::: Given data
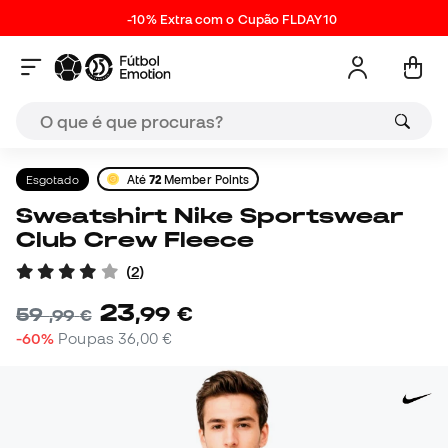
-10% Extra com o Cupão FLDAY10
Esgotado
Até
72
Member Points
Sweatshirt Nike Sportswear
Club Crew Fleece
(
2
)
23
,
99
€
59
,
99
€
-60%
Poupas
36,00 €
::::::
§ Your instructions:
In the answer, the entries must appear exactly as above, without the images.

§ Output of the task:
-10% Extra com o Cupão FLDAY10
Esgotado
Até
72
Member Points
Sweatshirt Nike Sportswear
Club Crew Fleece
(
2
)
23
,
99
€
59
,
99
€
-60%
Poupas
36,00 €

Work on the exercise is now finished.